April 02, 2010

Little genetic differentiation in different language groups of the Cross River region of Nigeria

BMC Evolutionary Biology 2010, 10:92doi:10.1186/1471-2148-10-92

Little genetic differentiation as assessed by uniparental markers in the presence of substantial language variation in peoples of the Cross River region of Nigeria

Krishna R Veeramah et al.

Abstract (provisional)

The Cross River region in Nigeria is an extremely diverse area linguistically with over 60 distinct languages still spoken today. It is also a region of great historical importance, being a) adjacent to the likely homeland from which Bantu-speaking people migrated across most of sub-Saharan Africa 3000-5000 years ago and b) the location of Calabar, one of the largest centres during the Atlantic slave trade. Over 1000 DNA samples from 24 clans representing speakers of the six most prominent languages in the region were collected and typed for Y-chromosome (SNPs and microsatellites) and mtDNA markers (Hypervariable Segment 1) in order to examine whether there has been substantial gene flow between groups speaking different languages in the region. In addition the Cross River region was analysed in the context of a larger geographical scale by comparison to bordering Igbo speaking groups as well as neighbouring Cameroon populations and more distant Ghanaian communities.

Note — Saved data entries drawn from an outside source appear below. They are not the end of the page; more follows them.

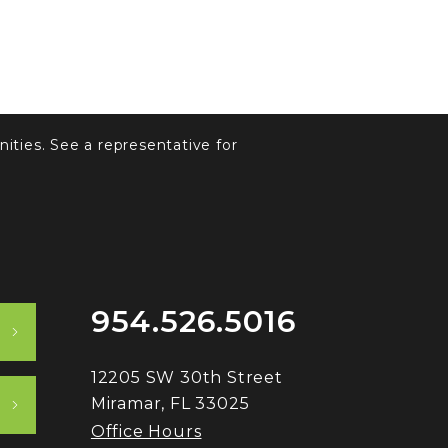
ities. See a representative for
954.526.5016
12205 SW 30th Street
Miramar, FL 33025
Office Hours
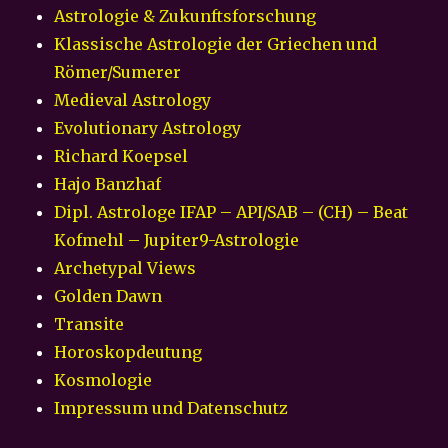
Astrologie & Zukunftsforschung
Klassische Astrologie der Griechen und
Römer/Sumerer
Medieval Astrology
Evolutionary Astrology
Richard Koepsel
Hajo Banzhaf
Dipl. Astrologe IFAP – API/SAB – (CH) – Beat
Kofmehl – Jupiter9-Astrologie
Archetypal Views
Golden Dawn
Transite
Horoskopdeutung
Kosmologie
Impressum und Datenschutz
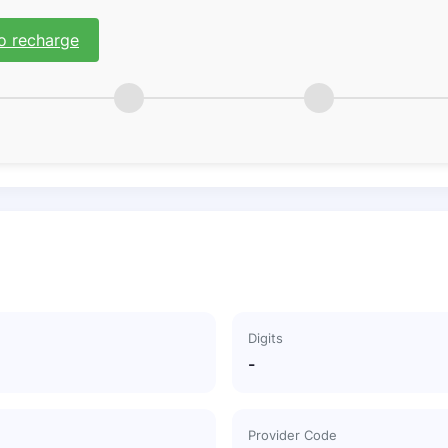
o recharge
Digits
-
Provider Code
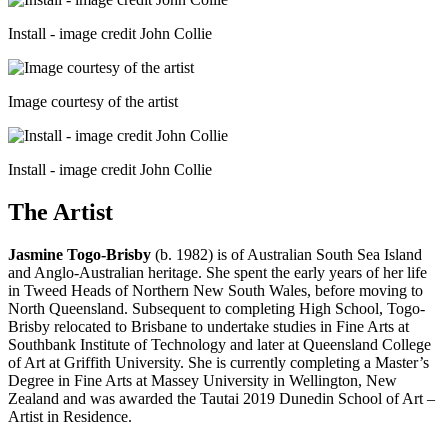
Install - image credit John Collie
Image courtesy of the artist
Install - image credit John Collie
The Artist
Jasmine Togo-Brisby
(b. 1982) is of Australian South Sea Island
and Anglo-Australian heritage. She spent the early years of her life
in Tweed Heads of Northern New South Wales, before moving to
North Queensland. Subsequent to completing High School, Togo-
Brisby relocated to Brisbane to undertake studies in Fine Arts at
Southbank Institute of Technology and later at Queensland College
of Art at Griffith University. She is currently completing a Master’s
Degree in Fine Arts at Massey University in Wellington, New
Zealand and was awarded the Tautai 2019 Dunedin School of Art –
Artist in Residence.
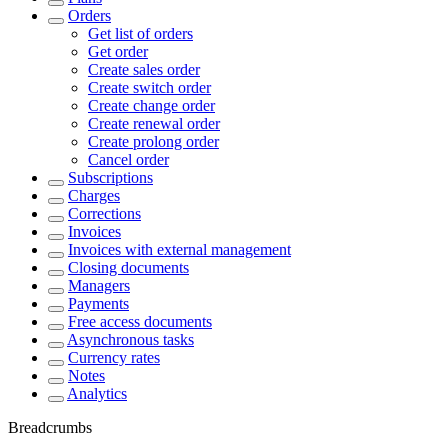
Orders
Get list of orders
Get order
Create sales order
Create switch order
Create change order
Create renewal order
Create prolong order
Cancel order
Subscriptions
Charges
Corrections
Invoices
Invoices with external management
Closing documents
Managers
Payments
Free access documents
Asynchronous tasks
Currency rates
Notes
Analytics
Breadcrumbs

The Cross River region was shown to be extremely homogenous for both Y-chromosome and mtDNA markers with language spoken having no noticeable effect on the genetic structure of the region, consistent with estimates of inter-language gene flow of 10% per generation based on sociological data. However the groups in the region could clearly be differentiated from others in Cameroon and Ghana (and to a lesser extent Igbo populations). Significant correlations between genetic distance and both geographic and linguistic distance were observed at this larger scale.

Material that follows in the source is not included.